* [Aim of the task]: Begin at the first line of the records below and, please, give each line again exactly until the line with "This screenshot has" is included.
### Records for this exercise
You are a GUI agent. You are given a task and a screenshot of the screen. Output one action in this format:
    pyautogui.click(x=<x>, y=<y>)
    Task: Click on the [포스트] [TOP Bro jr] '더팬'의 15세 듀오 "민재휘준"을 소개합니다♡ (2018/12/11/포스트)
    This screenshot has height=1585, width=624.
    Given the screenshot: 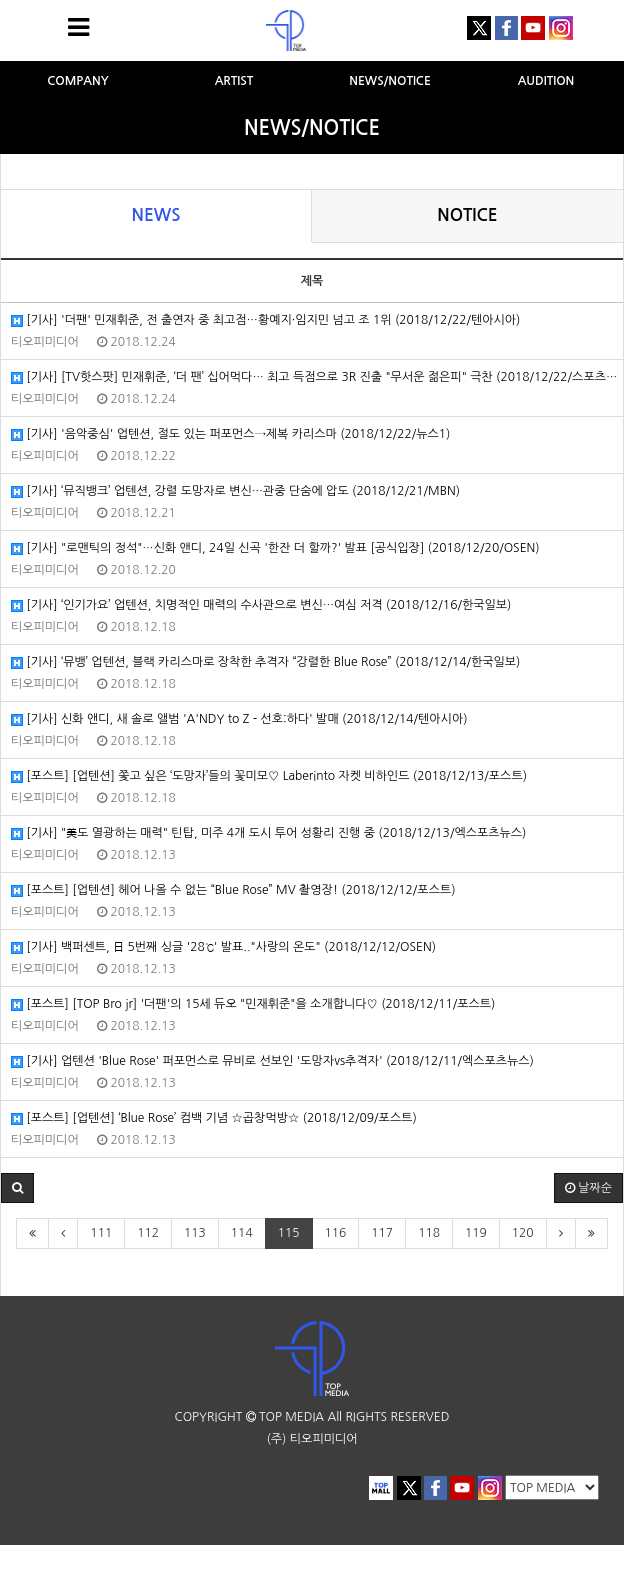 What is the action you would take?
    pyautogui.click(x=253, y=1004)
######
* [Output for this exercise]:
You are a GUI agent. You are given a task and a screenshot of the screen. Output one action in this format:
    pyautogui.click(x=<x>, y=<y>)
    Task: Click on the [포스트] [TOP Bro jr] '더팬'의 15세 듀오 "민재휘준"을 소개합니다♡ (2018/12/11/포스트)
    This screenshot has height=1585, width=624.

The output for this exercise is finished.